In 2020, there were no marine collagen products with the MSC eco-label, but it's been "growing quickly," said Hayne, with 37 globally as of last year, primarily from MSC-certified Atlantic cod.
The question of byproducts
While using byproducts to make marine collagen does seem to have a lower impact, it could still have consequences.
For example, critics have argued that bovine collagen and leather, which are byproducts of beef, actually help the bottom line of cattle production linked to deforestation, and thus encourage it.
On the flip side, Hayne said that when a fishery has invested money to become more sustainable, making profits from what were byproducts can encourage further improvements.

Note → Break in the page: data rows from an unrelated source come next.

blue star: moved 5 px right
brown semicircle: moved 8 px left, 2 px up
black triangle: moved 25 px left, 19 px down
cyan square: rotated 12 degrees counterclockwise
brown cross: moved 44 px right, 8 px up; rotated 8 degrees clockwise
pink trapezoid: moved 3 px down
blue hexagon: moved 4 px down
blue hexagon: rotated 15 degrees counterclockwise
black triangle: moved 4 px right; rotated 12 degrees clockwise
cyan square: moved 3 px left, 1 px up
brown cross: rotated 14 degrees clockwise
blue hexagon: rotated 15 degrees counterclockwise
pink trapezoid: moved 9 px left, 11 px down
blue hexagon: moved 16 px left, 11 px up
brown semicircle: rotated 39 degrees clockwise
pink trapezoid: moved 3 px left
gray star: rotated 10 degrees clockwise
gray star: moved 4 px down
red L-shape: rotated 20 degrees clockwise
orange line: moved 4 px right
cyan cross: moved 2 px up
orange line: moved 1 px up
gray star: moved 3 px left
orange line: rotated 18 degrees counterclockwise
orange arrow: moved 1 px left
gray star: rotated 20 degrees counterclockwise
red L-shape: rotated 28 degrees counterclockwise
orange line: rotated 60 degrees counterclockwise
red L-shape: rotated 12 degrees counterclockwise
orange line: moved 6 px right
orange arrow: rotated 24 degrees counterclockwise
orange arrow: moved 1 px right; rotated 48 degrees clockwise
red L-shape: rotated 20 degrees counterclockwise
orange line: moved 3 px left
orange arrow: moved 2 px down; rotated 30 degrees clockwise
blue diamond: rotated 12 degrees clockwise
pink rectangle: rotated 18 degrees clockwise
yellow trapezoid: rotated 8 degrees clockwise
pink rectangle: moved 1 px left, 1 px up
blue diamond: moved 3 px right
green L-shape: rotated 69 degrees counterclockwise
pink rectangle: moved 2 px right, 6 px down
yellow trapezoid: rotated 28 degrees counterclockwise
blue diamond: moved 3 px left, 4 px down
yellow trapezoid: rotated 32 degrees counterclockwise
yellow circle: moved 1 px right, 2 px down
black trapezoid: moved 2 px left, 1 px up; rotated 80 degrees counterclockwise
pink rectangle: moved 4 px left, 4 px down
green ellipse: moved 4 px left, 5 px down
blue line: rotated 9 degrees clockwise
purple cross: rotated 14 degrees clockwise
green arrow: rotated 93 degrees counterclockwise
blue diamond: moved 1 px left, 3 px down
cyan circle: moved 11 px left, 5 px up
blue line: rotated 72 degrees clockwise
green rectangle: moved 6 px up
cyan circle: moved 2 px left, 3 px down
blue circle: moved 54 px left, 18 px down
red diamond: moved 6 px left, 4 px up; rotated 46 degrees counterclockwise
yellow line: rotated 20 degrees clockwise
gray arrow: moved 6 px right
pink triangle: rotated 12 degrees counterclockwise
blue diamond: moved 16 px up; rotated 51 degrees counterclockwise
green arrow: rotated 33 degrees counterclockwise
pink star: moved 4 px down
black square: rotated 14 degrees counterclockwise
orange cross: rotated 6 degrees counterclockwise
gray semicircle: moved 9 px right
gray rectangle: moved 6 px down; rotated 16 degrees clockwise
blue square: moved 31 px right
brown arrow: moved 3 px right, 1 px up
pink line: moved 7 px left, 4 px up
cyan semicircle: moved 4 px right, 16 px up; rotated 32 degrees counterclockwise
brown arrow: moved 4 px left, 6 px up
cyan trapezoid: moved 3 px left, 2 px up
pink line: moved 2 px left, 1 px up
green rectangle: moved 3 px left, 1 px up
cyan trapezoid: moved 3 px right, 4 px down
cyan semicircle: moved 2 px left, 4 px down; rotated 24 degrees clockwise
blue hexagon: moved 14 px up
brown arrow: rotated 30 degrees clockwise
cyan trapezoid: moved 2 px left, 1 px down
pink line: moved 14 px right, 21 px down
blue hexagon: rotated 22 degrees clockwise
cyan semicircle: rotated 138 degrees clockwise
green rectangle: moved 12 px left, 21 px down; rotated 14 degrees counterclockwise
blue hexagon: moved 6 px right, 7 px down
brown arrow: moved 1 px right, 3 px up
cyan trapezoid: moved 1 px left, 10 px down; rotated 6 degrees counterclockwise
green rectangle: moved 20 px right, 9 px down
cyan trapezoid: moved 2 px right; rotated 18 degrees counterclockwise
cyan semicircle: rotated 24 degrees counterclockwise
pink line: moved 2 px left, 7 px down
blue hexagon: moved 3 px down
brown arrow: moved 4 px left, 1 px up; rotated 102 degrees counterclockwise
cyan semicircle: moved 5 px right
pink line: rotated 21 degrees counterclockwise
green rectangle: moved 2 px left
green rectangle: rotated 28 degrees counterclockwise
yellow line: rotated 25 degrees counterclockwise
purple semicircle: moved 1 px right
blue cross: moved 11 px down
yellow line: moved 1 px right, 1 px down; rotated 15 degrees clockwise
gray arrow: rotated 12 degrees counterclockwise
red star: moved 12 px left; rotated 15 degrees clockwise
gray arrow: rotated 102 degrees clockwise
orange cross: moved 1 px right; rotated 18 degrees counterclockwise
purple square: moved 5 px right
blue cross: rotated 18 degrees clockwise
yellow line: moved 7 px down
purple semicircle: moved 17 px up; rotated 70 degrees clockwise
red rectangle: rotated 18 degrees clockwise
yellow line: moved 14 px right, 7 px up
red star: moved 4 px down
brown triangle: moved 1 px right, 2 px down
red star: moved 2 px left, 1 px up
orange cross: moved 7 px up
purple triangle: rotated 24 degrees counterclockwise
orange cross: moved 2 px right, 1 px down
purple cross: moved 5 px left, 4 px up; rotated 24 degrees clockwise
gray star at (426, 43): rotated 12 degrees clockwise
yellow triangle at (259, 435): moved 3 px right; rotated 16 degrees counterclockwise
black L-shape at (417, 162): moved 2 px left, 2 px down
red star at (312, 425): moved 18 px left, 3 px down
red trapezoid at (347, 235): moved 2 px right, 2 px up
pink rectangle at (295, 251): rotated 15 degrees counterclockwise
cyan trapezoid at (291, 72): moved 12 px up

"From our perspective, it allows us to reduce waste, but it also allows fisheries to extract more value out of this … precious wild resource," said Hayne.
Cheung calls the industrial processes that discard so much of the fish "quite wasteful," and notes that globally, many cultures depend on the whole fish for food.
"I grew up in the Chinese culture, from Hong Kong. So we eat almost every part of the fish," he said.
"We use the whole fish to make soup because I think with the fish bones that the fish soup is really rich and tasty and that actually provides a lot of nutrients."
He hopes the growing demand for marine resources like collagen will be coupled with bigger discussions about trade-offs, equity and food security.
"We need to use the available resources wisely and manage them wisely as well."